_Records provided:_
- - - -

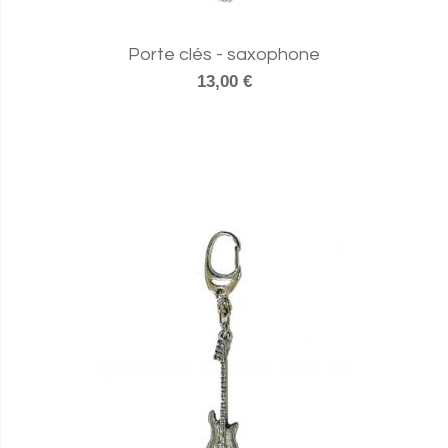
Porte clés - saxophone
13,00 €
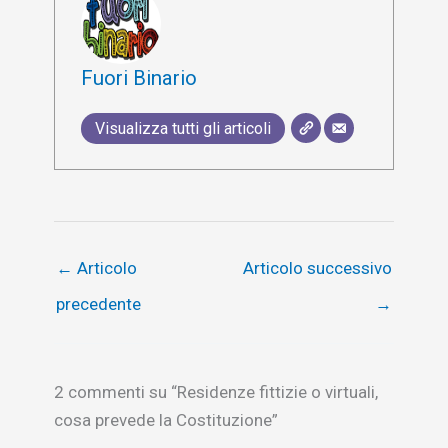
Fuori Binario
Visualizza tutti gli articoli
←
Articolo
Articolo successivo
precedente
→
2 commenti su “Residenze fittizie o virtuali,
cosa prevede la Costituzione”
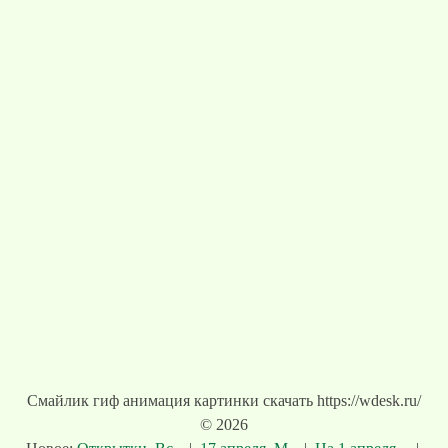
Смайлик гиф анимация картинки скачать https://wdesk.ru/
© 2026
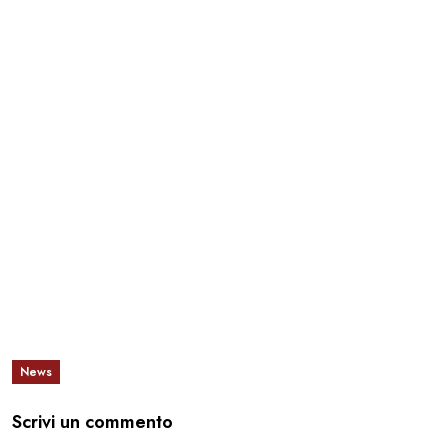
News
Scrivi un commento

- - - -

Copy nothing but the lines from the one containing "Fuori Binario" through the last line of the listing above, transcribed exactly and with no pictures.

_Task answer:_
Fuori Binario
Visualizza tutti gli articoli
←
Articolo
Articolo successivo
precedente
→
2 commenti su “Residenze fittizie o virtuali,
cosa prevede la Costituzione”
Смайлик гиф анимация картинки скачать https://wdesk.ru/
© 2026
News
Scrivi un commento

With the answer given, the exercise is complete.